In the 1960s, British public accused animal farmers of prioritising efficiency over animal welfare, which led to efforts to improve standards, but it also led to efforts to “welfare-wash” the animal industry to mislead the public into believing it was serious about animal welfare and could be trusted.
Welfare washing is a strategic response to the public’s conflicting desire to consume large amounts of affordable animal foods without accepting the extreme welfare compromises necessary to mass-produce them.
We have long been mired in a misinformation crisis about what the UK is doing with its farm animals.
Breastfeeding
While the industry clearly has no incentive to share all the details of what goes on on farms, welfare experts and governments have also failed to tell the public what practices they are actually paying for.
This shortfall has been filled solely by animal rights groups, who, among other things, investigate, film and distribute exposés on the country’s farms.
Exposés by animal rights groups show violations of strict animal welfare laws and codes of practice, and it’s tempting to assume that the horrific events exposed are the fault of a few bad actors in an industry that should be focused on animal welfare. But in many cases, this is not the case.
Check out the recently released video Animal Equality UK at Cross FarmFootage of an intensive pig farm in Devon shows piglets lying on dirty floors, drinking milk from their mothers in farrowing boxes just slightly larger than their own bodies.
The piglets had their teeth and tails cut off without any painkillers.

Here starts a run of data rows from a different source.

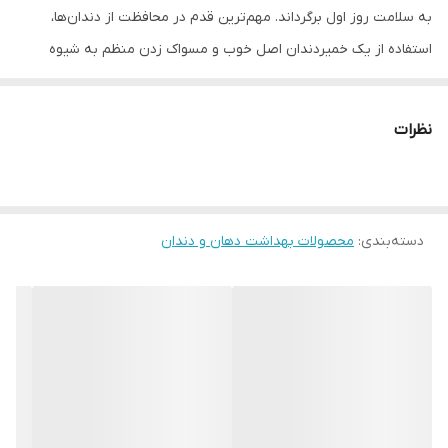
به سلامت روز اول برگرداند. مهم‌ترین قدم در محافظت از دندان‌ها،
استفاده از یک خمیردندان اصل خوب و مسواک زدن منظم به شیوه
صحیح است. خمیر دندان حاوی فلوراید original ترامد (Theramed)
تولید کشور آلمان بوده و برای محافظت همه جانبه از دندان و لثه‌ها
نظرات
ساخته شده است.
✔️اورجینال
دسته‌بندی
:
محصولات بهداشت دهان و دندان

The weak piglets were killed by being grabbed by the legs and swung onto a concrete floor, a method known as “bludgeoning to death.”
pain
Public reaction indicates they feel their trust has been violated, with some saying: “I’m not a vegetarian but I expect animals to be properly cared for and euthanised”, and others claiming the footage is illegal: “There needs to be a way to prosecute supermarkets, they are complicit in this”.
But the practice is legal and commonplace: Tail “docking” is a legal way to prevent tail biting, a habit that stems from the indoor farming conditions where 60 percent of pigs are raised.
This must be done before the piglets are 7 days old, during which time they may legally not be given painkillers. Breeding sows may legally be kept in cages from birth until weaning. Smacking piglets is not only legal, it is encouraged; if done hard enough and quickly, it is considered better than letting them die from starvation or crushing.
Think ‘premium cuts’, ‘top quality’ foods and ‘butcher’s choice’ – saying ‘100% British’ or ‘animal welfare certified’ on the packaging simply reassures consumers that the product comes from an ethical, reputable source and has great care for the animals, so they have no qualms about buying.
So if the Government is serious about tackling consumer ignorance about animal products, politicians and ministers should be thinking about how to properly inform the public about that bag of British ham.
Imagine a world where a label could tell you if your pork came from a piglet that had its tail docked without painkillers, that was forced to suckle in a cage barely bigger than its mother, and that its weaker siblings were killed by slamming their heads against the wall of a pigsty.
This author
Eva Reid is a PhD student at the London School of Economics.